Description of the task:
Restate every line of the data word for word, except for the images.

Information given below:

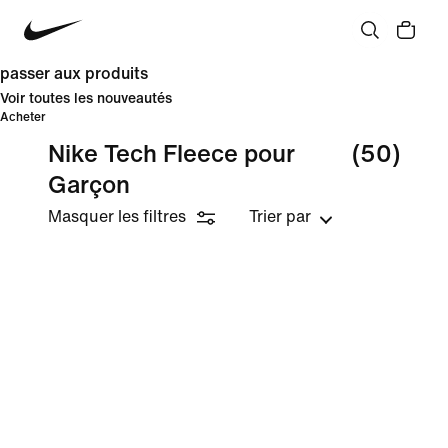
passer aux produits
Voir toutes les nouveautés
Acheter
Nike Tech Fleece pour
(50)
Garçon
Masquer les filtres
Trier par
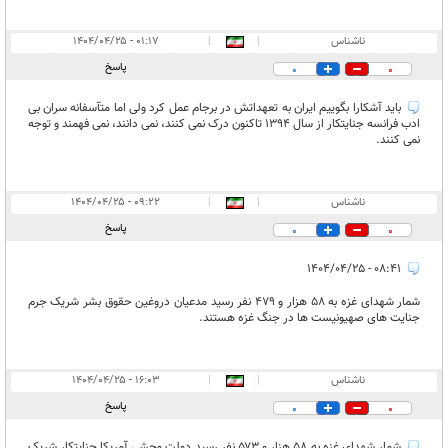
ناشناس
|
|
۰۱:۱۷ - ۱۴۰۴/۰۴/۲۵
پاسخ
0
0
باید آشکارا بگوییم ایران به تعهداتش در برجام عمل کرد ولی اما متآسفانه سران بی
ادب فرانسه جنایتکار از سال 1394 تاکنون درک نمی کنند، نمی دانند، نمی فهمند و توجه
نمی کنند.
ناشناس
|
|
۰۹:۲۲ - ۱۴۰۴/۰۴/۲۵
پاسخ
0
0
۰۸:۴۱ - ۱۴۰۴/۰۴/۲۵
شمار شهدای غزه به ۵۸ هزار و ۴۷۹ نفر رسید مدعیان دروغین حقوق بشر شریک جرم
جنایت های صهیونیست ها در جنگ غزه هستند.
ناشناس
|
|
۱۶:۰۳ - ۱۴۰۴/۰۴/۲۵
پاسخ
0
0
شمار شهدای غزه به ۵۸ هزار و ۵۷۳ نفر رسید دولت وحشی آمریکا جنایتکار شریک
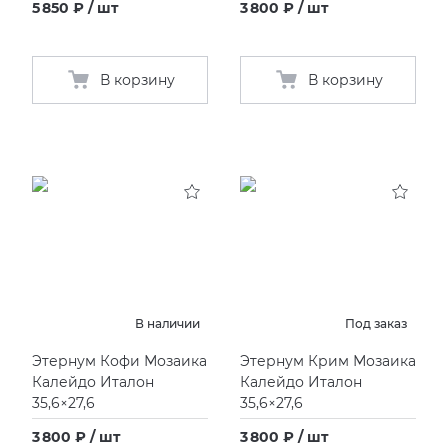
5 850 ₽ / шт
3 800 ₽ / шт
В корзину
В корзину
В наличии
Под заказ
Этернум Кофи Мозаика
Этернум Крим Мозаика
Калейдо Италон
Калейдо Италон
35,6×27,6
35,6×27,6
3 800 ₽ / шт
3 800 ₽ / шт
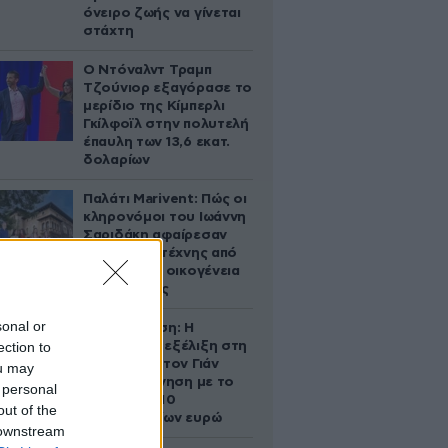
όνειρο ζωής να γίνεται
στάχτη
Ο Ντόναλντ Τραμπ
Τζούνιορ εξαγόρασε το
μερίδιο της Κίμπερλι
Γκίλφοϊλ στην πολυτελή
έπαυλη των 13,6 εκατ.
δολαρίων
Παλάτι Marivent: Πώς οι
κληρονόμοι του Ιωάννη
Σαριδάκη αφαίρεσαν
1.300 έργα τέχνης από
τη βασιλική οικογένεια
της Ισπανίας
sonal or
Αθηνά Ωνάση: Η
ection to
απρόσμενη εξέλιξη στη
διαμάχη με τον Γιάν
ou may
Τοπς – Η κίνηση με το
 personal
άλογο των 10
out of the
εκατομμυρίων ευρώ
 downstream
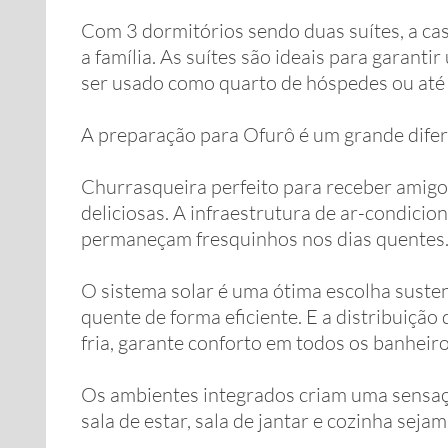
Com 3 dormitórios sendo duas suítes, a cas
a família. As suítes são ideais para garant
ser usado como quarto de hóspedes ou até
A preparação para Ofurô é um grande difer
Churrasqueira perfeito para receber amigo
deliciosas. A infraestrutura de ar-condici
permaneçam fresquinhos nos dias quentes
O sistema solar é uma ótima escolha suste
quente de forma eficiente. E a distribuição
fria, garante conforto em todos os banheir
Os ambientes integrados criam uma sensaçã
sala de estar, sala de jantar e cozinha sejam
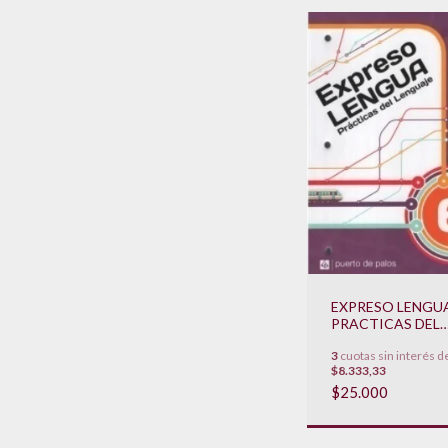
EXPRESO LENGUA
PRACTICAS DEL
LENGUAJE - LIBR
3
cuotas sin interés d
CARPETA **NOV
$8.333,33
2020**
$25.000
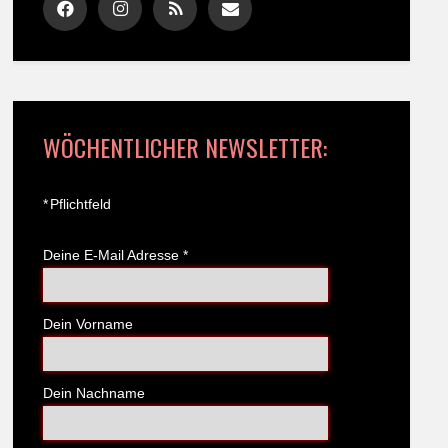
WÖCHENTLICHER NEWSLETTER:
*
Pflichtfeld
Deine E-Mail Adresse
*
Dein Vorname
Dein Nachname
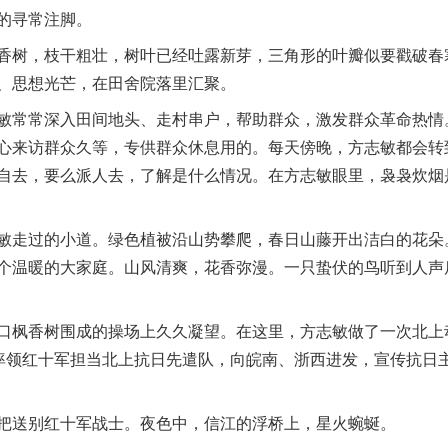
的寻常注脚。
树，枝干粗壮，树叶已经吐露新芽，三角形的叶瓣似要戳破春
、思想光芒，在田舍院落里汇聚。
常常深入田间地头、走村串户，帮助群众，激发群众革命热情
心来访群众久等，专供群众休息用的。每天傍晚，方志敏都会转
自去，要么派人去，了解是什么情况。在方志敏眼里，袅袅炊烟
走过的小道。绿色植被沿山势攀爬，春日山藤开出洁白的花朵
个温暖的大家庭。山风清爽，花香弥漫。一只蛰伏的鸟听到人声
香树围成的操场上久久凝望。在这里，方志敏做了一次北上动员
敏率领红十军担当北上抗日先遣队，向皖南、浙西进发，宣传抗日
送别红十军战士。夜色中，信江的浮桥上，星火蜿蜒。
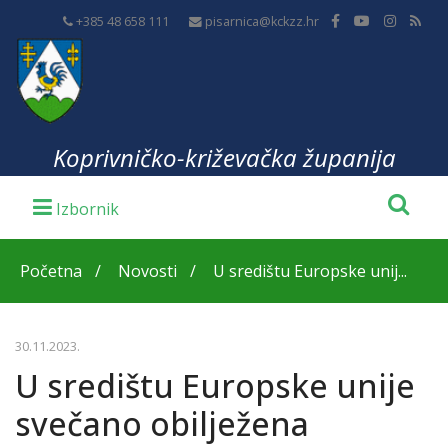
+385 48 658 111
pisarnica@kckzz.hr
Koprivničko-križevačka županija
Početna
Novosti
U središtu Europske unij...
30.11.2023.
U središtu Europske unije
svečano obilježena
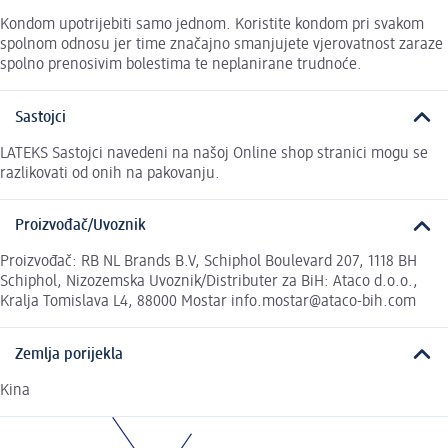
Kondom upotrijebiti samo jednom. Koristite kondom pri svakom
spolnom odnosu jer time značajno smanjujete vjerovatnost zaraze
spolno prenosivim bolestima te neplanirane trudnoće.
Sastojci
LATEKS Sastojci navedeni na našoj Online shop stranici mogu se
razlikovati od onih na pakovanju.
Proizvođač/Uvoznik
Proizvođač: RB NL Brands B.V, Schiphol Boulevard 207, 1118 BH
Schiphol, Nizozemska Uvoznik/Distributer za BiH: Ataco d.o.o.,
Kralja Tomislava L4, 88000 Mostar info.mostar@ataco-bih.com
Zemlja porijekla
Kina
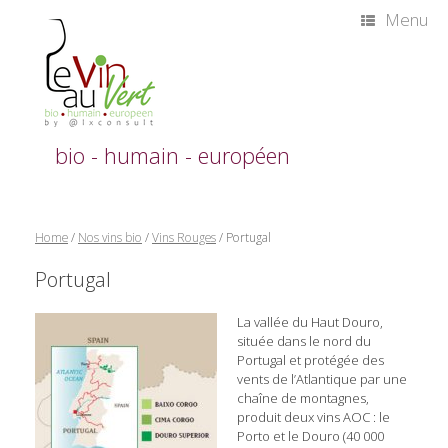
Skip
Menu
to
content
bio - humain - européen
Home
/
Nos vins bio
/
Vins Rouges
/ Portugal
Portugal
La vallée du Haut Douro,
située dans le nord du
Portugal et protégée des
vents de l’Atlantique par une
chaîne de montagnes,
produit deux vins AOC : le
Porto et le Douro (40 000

End of Information given.

Answer space:
passer aux produits
Voir toutes les nouveautés
Acheter
Nike Tech Fleece pour
(50)
Garçon
Masquer les filtres
Trier par
ناشناس
|
|
۰۱:۱۷ - ۱۴۰۴/۰۴/۲۵
پاسخ
0
0
باید آشکارا بگوییم ایران به تعهداتش در برجام عمل کرد ولی اما متآسفانه سران بی
ادب فرانسه جنایتکار از سال 1394 تاکنون درک نمی کنند، نمی دانند، نمی فهمند و توجه
نمی کنند.
ناشناس
|
|
۰۹:۲۲ - ۱۴۰۴/۰۴/۲۵
پاسخ
0
0
۰۸:۴۱ - ۱۴۰۴/۰۴/۲۵
شمار شهدای غزه به ۵۸ هزار و ۴۷۹ نفر رسید مدعیان دروغین حقوق بشر شریک جرم
جنایت های صهیونیست ها در جنگ غزه هستند.
ناشناس
|
|
۱۶:۰۳ - ۱۴۰۴/۰۴/۲۵
پاسخ
0
0
شمار شهدای غزه به ۵۸ هزار و ۵۷۳ نفر رسید دولت وحشی آمریکا جنایتکار شریک
5 850 ₽ / шт
3 800 ₽ / шт
В корзину
В корзину
В наличии
Под заказ
Этернум Кофи Мозаика
Этернум Крим Мозаика
Калейдо Италон
Калейдо Италон
35,6×27,6
35,6×27,6
3 800 ₽ / шт
3 800 ₽ / шт
όνειρο ζωής να γίνεται
στάχτη
Ο Ντόναλντ Τραμπ
Τζούνιορ εξαγόρασε το
μερίδιο της Κίμπερλι
Γκίλφοϊλ στην πολυτελή
έπαυλη των 13,6 εκατ.
δολαρίων
Παλάτι Marivent: Πώς οι
κληρονόμοι του Ιωάννη
Σαριδάκη αφαίρεσαν
1.300 έργα τέχνης από
τη βασιλική οικογένεια
της Ισπανίας
sonal or
Αθηνά Ωνάση: Η
ection to
απρόσμενη εξέλιξη στη
διαμάχη με τον Γιάν
ou may
Τοπς – Η κίνηση με το
 personal
άλογο των 10
out of the
εκατομμυρίων ευρώ
 downstream
Com 3 dormitórios sendo duas suítes, a cas
a família. As suítes são ideais para garant
ser usado como quarto de hóspedes ou até
A preparação para Ofurô é um grande difer
Churrasqueira perfeito para receber amigo
deliciosas. A infraestrutura de ar-condici
permaneçam fresquinhos nos dias quentes
O sistema solar é uma ótima escolha suste
quente de forma eficiente. E a distribuição
fria, garante conforto em todos os banheir
Os ambientes integrados criam uma sensaçã
sala de estar, sala de jantar e cozinha sejam
EXPRESO LENGUA
PRACTICAS DEL
LENGUAJE - LIBR
3
cuotas sin interés d
CARPETA **NOV
$8.333,33
2020**
$25.000
WÖCHENTLICHER NEWSLETTER:
*
Pflichtfeld
Deine E-Mail Adresse
*
Dein Vorname
Dein Nachname
的寻常注脚。
树，枝干粗壮，树叶已经吐露新芽，三角形的叶瓣似要戳破春
、思想光芒，在田舍院落里汇聚。
常常深入田间地头、走村串户，帮助群众，激发群众革命热情
心来访群众久等，专供群众休息用的。每天傍晚，方志敏都会转
自去，要么派人去，了解是什么情况。在方志敏眼里，袅袅炊烟
走过的小道。绿色植被沿山势攀爬，春日山藤开出洁白的花朵
个温暖的大家庭。山风清爽，花香弥漫。一只蛰伏的鸟听到人声
香树围成的操场上久久凝望。在这里，方志敏做了一次北上动员
敏率领红十军担当北上抗日先遣队，向皖南、浙西进发，宣传抗日
送别红十军战士。夜色中，信江的浮桥上，星火蜿蜒。
+385 48 658 111
pisarnica@kckzz.hr
Koprivničko-križevačka županija
Početna
Novosti
U središtu Europske unij...
30.11.2023.
U središtu Europske unije
svečano obilježena
Kondom upotrijebiti samo jednom. Koristite kondom pri svakom
spolnom odnosu jer time značajno smanjujete vjerovatnost zaraze
spolno prenosivim bolestima te neplanirane trudnoće.
Sastojci
LATEKS Sastojci navedeni na našoj Online shop stranici mogu se
razlikovati od onih na pakovanju.
Proizvođač/Uvoznik
Proizvođač: RB NL Brands B.V, Schiphol Boulevard 207, 1118 BH
Schiphol, Nizozemska Uvoznik/Distributer za BiH: Ataco d.o.o.,
Kralja Tomislava L4, 88000 Mostar info.mostar@ataco-bih.com
Zemlja porijekla
Kina
Skip
Menu
to
content
bio - humain - européen
Home
/
Nos vins bio
/
Vins Rouges
/ Portugal
Portugal
La vallée du Haut Douro,
située dans le nord du
Portugal et protégée des
vents de l’Atlantique par une
chaîne de montagnes,
produit deux vins AOC : le
Porto et le Douro (40 000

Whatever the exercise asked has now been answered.